Each of the value columns is calculated by a complex query, so there will
be ten SQLs to calculate
data for this table, for each sql:

* First check whether there is a row for the specified `rowkey`.
* If yes, then `update`, otherwise `insert`.

There is actually a dedicated sql syntax called `MERGE` designed for
this(SQL2008), a sample usage is:

MERGE INTO result D
   USING (SELECT rowkey, col1 FROM input WHERE flag = 80) S
   ON (D.rowkey = S.rowkey)
   WHEN MATCHED THEN UPDATE SET D.col1 = S.col1
   WHEN NOT MATCHED THEN INSERT (D.rowkey, D.col1)


*The semantic fits perfectly, but it is very verbose, and normal users
rarely used this syntax.*

So my colleagues invented a new syntax for this scenario (Or more
precisely, a new interpretation for the INSERT statement). For the above
scenario, user will always write `insert` statement:

insert into result(rowkey, col1) values(...)
insert into result(rowkey, col2) values(...)
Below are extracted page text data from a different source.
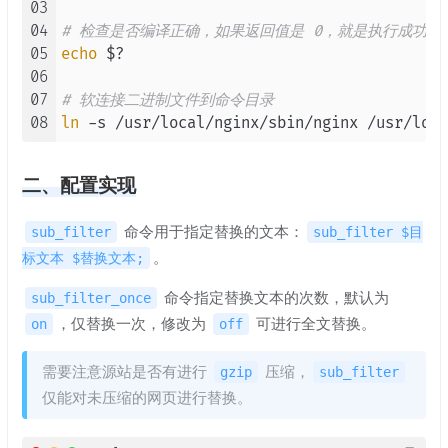
03
04
# 检查是否编译正确，如果返回值是 0，就是执行成功；
05
echo
 $?

06
07
# 软连接二进制文件到命令目录
08
ln
二、配置实现
命令用于指定替换的文本：
sub_filter
sub_filter $目
。
标文本 $替换文本;
命令指定替换文本的次数，默认为
sub_filter_once
，仅替换一次，修改为
可进行全文替换。
on
off
需要注意源站是否有进行
压缩，
gzip
sub_filter
仅能对未压缩的网页进行替换。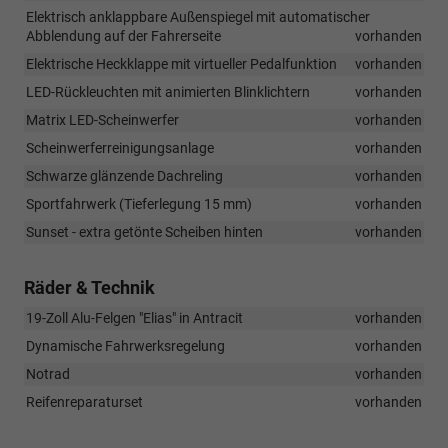
Elektrisch anklappbare Außenspiegel mit automatischer
Abblendung auf der Fahrerseite
vorhanden
Elektrische Heckklappe mit virtueller Pedalfunktion
vorhanden
LED-Rückleuchten mit animierten Blinklichtern
vorhanden
Matrix LED-Scheinwerfer
vorhanden
Scheinwerferreinigungsanlage
vorhanden
Schwarze glänzende Dachreling
vorhanden
Sportfahrwerk (Tieferlegung 15 mm)
vorhanden
Sunset - extra getönte Scheiben hinten
vorhanden
Räder & Technik
19-Zoll Alu-Felgen "Elias" in Antracit
vorhanden
Dynamische Fahrwerksregelung
vorhanden
Notrad
vorhanden
Reifenreparaturset
vorhanden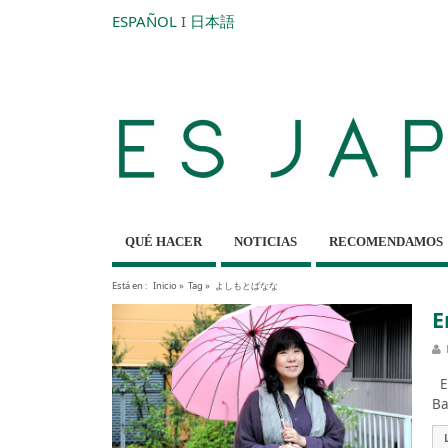
ESPAÑOL
I
日本語
QUÉ HACER
NOTICIAS
RECOMENDAMOS
Está en :
Inicio
»
Tag »
よしもとばなな
E
ES
Ba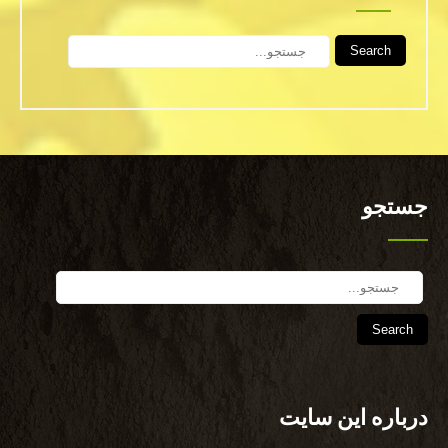
Search
جستجو
Search
درباره این سایت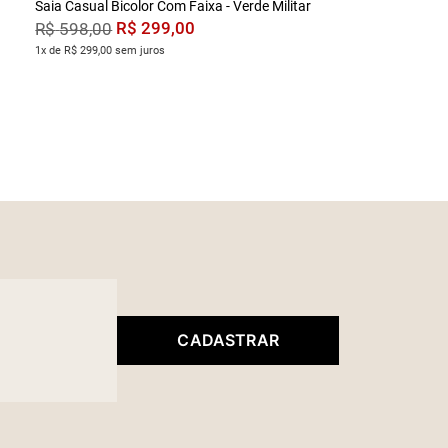
Saia Casual Bicolor Com Faixa - Verde Militar
R$
299
,
00
R$
598
,
00
1x de R$ 299,00 sem juros
CADASTRAR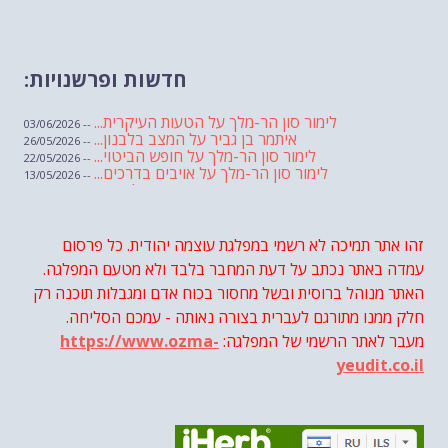
חדשות ופרשנויות:
לימור סון הר-מלך על הטעות העיקרית...
-- 03/06/2026
איתמר בן גביר על המצב בלבנון...
-- 26/05/2026
לימור סון הר-מלך על חופש הביטוי...
-- 22/05/2026
לימור סון הר-מלך על אויבים בדרכים...
-- 13/05/2026
שבועת אמונים לדעאש
-- 01/05/2026
מיכאל בן ארי על פרשת הת...
-- 01/05/2026
מיכאל בן ארי על פרשות שבוע ...
-- 24/04/2026
לימור סון הר-מלך על חוק...
זהו אתר תמיכה לא רשמי במפלגת עוצמה יהודית. כל פרסום
-- 19/04/2026
מיכאל בן ארי על פרשת הת...
-- 17/04/2026
עמדה באתר נכתב על דעת המחבר בלבד ולא מטעם המפלגה.
מיכאל בן ארי על פרשת הת...
-- 10/04/2026
השר בן גביר במקום נפילת הטיל....
האתר מנוהל ברוסית ובשל מחסור בכוח אדם ומגבלות תוכנה רק
-- 06/04/2026
חוק עונש מוות למחבלים...
-- 29/03/2026
חלק ממנו מתורגם לעברית בצורה נאותה - עמכם הסליחה.
מיכאל בן ארי על פרשת השבוע ת...
-- 27/03/2026
מעבר לאתר הרשמי של המפלגה:
https://www.ozma-
מיכאל בן ארי על פרשת השבוע ת...
-- 20/03/2026
מיכאל בן ארי על פרשת השבוע ...
-- 13/03/2026
yeudit.co.il
הונאה עצמית דמוגרפית...
-- 13/03/2026
איראן והערבים
-- 09/03/2026
מיכאל בן ארי על פרשת השבוע ת...
-- 06/03/2026
מיכאל בן ארי על דילמת המנהיגות....
-- 27/02/2026
מיכאל בן ארי על פרשת הת...
-- 27/02/2026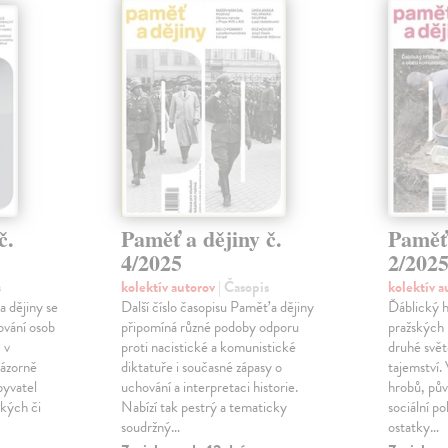
č.
Paměť a dějiny č.
Paměť 
4/2025
2/202
s
kolektív autorov
| Časopis
kolektív 
a dějiny se
Další číslo časopisu Paměť a dějiny
Ďáblický h
vání osob
připomíná různé podoby odporu
pražských 
 v
proti nacistické a komunistické
druhé svě
ázorně
diktatuře i současné zápasy o
tajemství
byvatel
uchování a interpretaci historie.
hrobů, pův
ckých či
Nabízí tak pestrý a tematicky
sociální p
soudržný…
ostatky…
The sql interpreter will do a trick behind the scene: if the `rowkey`
exists, then update, otherwise `insert`. This solution is very concise, but
violates the semantics of `insert`, using this solution INSERT will behave
differently in batch & stream processing.

How do you guys think? which do you prefer? What's your reasoning?

Looking forward to your opinions, thanks in advance.

Re: SQL in Stream Computing: MERGE or INSERT?

Posted by Mingmin Xu <mi...@gmail.com>.

Would like to share my thoughts in another perspective. IMO this is a
typical scenario for column based databases, like Hbase/Cassandra. You may
need to choose a right database if possible.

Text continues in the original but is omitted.